Gagalnya Sebuah Amanah

Posted by on Aug 27, 2018 | Leave a Comment

Penetapan Menteri Sosial Idrus Marham sebagai tersangka oleh Komisi pemberantasan Korupsi (KPK) sebenarnya bukan suatu kejutan walau Idrus Marham adalah menteri pertama kabinet kerja Jokowi-JK yang terjerat kasus korupsi, dengan adanya pemanggilan berulang oleh KPK sudah menjadikan sinyal bahwa adanya dugaan Idrus ikut ambil peran dalam kasus pembangunan PLTU Riau-1 di Provinsi Riau.

Keterkejutan justru saat Idrus Marham mengambil langkah pengunduran diri dari jabatan menteri sosial dan juga dari kepengurusan Golkar tempat dia dibesarkan beralasan agar fokus menghadapi kasusnya dan ini merupakan langkah yang patut diacung jempol.

Idrus Marham belum lama menduduki jabatan menteri. Ia menggantikan Khofifah Indarparawansa yang maju dalam Pemilihan Gubernur Jawa Timur, saat itu Idrus menjabat Sekretaris Jenderal Partai Golkar, sebuah jabatan yang strategis tentunya. Tak pelak lagi partai pohon beringinpun sedikit banyak terimbas atas kasus Idrus Marham.

Padahal saat ini para petinggi partai mencoba memperbaiki citra masing-masing partainya agar nantinya masyarakat banyak memilih kadernya untuk duduk di lembaga legislatif dengan demikian mempunyai kekuatan dalam mengambil keputusan atas kebijakan pemerintah.

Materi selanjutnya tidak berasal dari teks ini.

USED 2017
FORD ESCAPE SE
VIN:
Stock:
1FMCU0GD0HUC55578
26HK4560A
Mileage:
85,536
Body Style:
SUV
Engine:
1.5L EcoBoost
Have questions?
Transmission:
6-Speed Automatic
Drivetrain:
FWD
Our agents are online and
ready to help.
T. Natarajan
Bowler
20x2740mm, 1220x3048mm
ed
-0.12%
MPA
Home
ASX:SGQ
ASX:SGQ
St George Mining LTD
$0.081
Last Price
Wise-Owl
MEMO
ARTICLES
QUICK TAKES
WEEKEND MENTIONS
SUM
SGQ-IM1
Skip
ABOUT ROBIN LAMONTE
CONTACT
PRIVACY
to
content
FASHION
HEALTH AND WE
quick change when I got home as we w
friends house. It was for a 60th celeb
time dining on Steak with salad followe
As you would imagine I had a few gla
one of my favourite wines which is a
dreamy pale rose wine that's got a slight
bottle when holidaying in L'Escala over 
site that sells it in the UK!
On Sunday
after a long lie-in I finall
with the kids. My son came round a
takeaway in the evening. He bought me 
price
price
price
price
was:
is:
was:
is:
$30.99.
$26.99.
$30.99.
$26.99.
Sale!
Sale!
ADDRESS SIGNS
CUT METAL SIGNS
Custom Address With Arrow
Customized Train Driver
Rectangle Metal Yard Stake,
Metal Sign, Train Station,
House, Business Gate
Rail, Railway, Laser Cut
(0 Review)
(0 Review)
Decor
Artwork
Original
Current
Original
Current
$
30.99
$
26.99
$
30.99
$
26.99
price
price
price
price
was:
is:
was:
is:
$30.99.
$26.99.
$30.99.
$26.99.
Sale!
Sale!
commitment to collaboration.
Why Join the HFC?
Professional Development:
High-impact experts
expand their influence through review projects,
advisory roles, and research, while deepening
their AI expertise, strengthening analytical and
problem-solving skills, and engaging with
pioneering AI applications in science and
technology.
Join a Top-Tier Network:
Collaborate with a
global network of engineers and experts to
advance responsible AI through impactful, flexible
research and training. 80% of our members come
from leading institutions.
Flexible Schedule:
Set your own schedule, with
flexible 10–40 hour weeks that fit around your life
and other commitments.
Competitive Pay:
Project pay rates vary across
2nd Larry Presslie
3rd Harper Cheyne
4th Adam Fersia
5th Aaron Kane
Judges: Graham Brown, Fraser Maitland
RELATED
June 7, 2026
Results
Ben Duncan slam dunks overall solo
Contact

Kepercayaan masyarakat kepada para wakilnya memang sedikit berkurang dengan banyaknya para legislator serta KDh yang diusung parpol ditangkap KPK dalam berbagai kasus korupsi, hal ini juga terikat erat pada setiap partai dalam mendidik, mengusung atau menelorkan para kader-kadernya yang berkualitas untuk benar-benar demi kemakmuran masyarakat bukan untuk pribadi dan golongan.

Publik juga tidak habis pikir dengan komitmen parpol dalam upaya pemberantasan korupsi. Parpol yang didesain untuk menegakkan keadilan dan hanya berkomitmen menyejahterakan rakyat justru terjebak dalam permainan korupsi. Ibarat mencari harta karun, parpol menjadi satu-satunya pintu gerbang untuk mengeruk harta karun tersebut. Banyaknya kepala daerah yang berasal dari parpol terjerat ka­sus korupsi menandakan bahwa parpol sudah semakin intim dengan perilaku korupsi.

Berbagai fakta kekinian membuktikan bahwa para pejabat yang tertangkap korupsi tidak lain merupakan kader yang didelegasikan parpol. Nahasnya lagi, banyak kader parpol yang tersangkut korupsi berasal dari parpol yang sedang berkuasa.

Sepertinya parpol dirasa sudah gagal mengemban amanah sebagai partai yang berorientasi pada kepentingan rakyat. Parpol yang seharusnya menjadi pintu masuk untuk memperjuangkan kesejahteraan rakyat justru menjadi gerbong para koruptor untuk menguras habis uang negara. Parpol melahirkan koruptor-koruptor baru kelas kakap dan politisi oportunis.

Pemilu legislatif dan pemilihan presiden sudah semakin dekat, parpol berlomba-lomba menyodorkan sejumlah nama untuk bertarung memperebutkan jabatan wakil rakyat, ironinya beberapa parpol cenderung seperti belum siap menghadapinya dimana terlihat mereka melelang kepada masyarakat untuk ikut partainya sebagai calon legislatif (caleg). Belum lagi pemenuhan quota perempuan sebesar 30 persen harus bisa dipenuhi dalam setiap daerah pemilih (dapil) masing-masing partai, akibatnya politik dagang sapi pun terjadi.

Seharusnya setiap partai sebelum menyodorkan nama-nama yang maju sebagai caleg telah mendidik mereka agar sesuai dengan keinginan masyarakat yaitu mengutamakan kepetingan rakyat demi kemakmuran bangsa dan negara. Sehingga jika nanti mereka berhasil menduduki jabatan tersebut bukan malah menguras harta rakyat.

Semoga kedepan setiap parpol mengusung orang-orang yang bersih dan layak dipercaya dalam memegang amanah rakyat bukan menodai amanah.